[Page images and extracted text]
+++

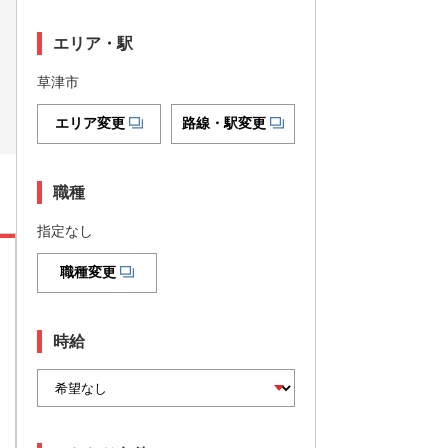
エリア・駅
草津市
エリア変更
路線・駅変更
職種
指定なし
職種変更
時給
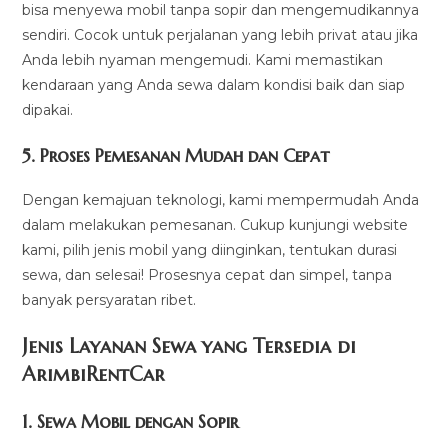
bisa menyewa mobil tanpa sopir dan mengemudikannya
sendiri. Cocok untuk perjalanan yang lebih privat atau jika
Anda lebih nyaman mengemudi. Kami memastikan
kendaraan yang Anda sewa dalam kondisi baik dan siap
dipakai.
5.
Proses Pemesanan Mudah dan Cepat
Dengan kemajuan teknologi, kami mempermudah Anda
dalam melakukan pemesanan. Cukup kunjungi website
kami, pilih jenis mobil yang diinginkan, tentukan durasi
sewa, dan selesai! Prosesnya cepat dan simpel, tanpa
banyak persyaratan ribet.
Jenis Layanan Sewa yang Tersedia di
ArimbiRentCa
r
1.
Sewa Mobil dengan Sopir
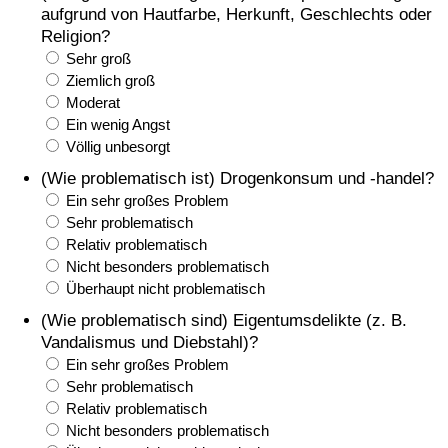
aufgrund von Hautfarbe, Herkunft, Geschlechts oder
Religion?
Sehr groß
Ziemlich groß
Moderat
Ein wenig Angst
Völlig unbesorgt
(Wie problematisch ist) Drogenkonsum und -handel?
Ein sehr großes Problem
Sehr problematisch
Relativ problematisch
Nicht besonders problematisch
Überhaupt nicht problematisch
(Wie problematisch sind) Eigentumsdelikte (z. B.
Vandalismus und Diebstahl)?
Ein sehr großes Problem
Sehr problematisch
Relativ problematisch
Nicht besonders problematisch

+++

▸ **Task objective**
Excluding every picture, write out each record word for word.

▸ **Result**
エリア・駅
草津市
エリア変更
路線・駅変更
職種
指定なし
職種変更
時給
bisa menyewa mobil tanpa sopir dan mengemudikannya
sendiri. Cocok untuk perjalanan yang lebih privat atau jika
Anda lebih nyaman mengemudi. Kami memastikan
kendaraan yang Anda sewa dalam kondisi baik dan siap
dipakai.
5.
Proses Pemesanan Mudah dan Cepat
Dengan kemajuan teknologi, kami mempermudah Anda
dalam melakukan pemesanan. Cukup kunjungi website
kami, pilih jenis mobil yang diinginkan, tentukan durasi
sewa, dan selesai! Prosesnya cepat dan simpel, tanpa
banyak persyaratan ribet.
Jenis Layanan Sewa yang Tersedia di
ArimbiRentCa
r
1.
Sewa Mobil dengan Sopir
aufgrund von Hautfarbe, Herkunft, Geschlechts oder
Religion?
Sehr groß
Ziemlich groß
Moderat
Ein wenig Angst
Völlig unbesorgt
(Wie problematisch ist) Drogenkonsum und -handel?
Ein sehr großes Problem
Sehr problematisch
Relativ problematisch
Nicht besonders problematisch
Überhaupt nicht problematisch
(Wie problematisch sind) Eigentumsdelikte (z. B.
Vandalismus und Diebstahl)?
Ein sehr großes Problem
Sehr problematisch
Relativ problematisch
Nicht besonders problematisch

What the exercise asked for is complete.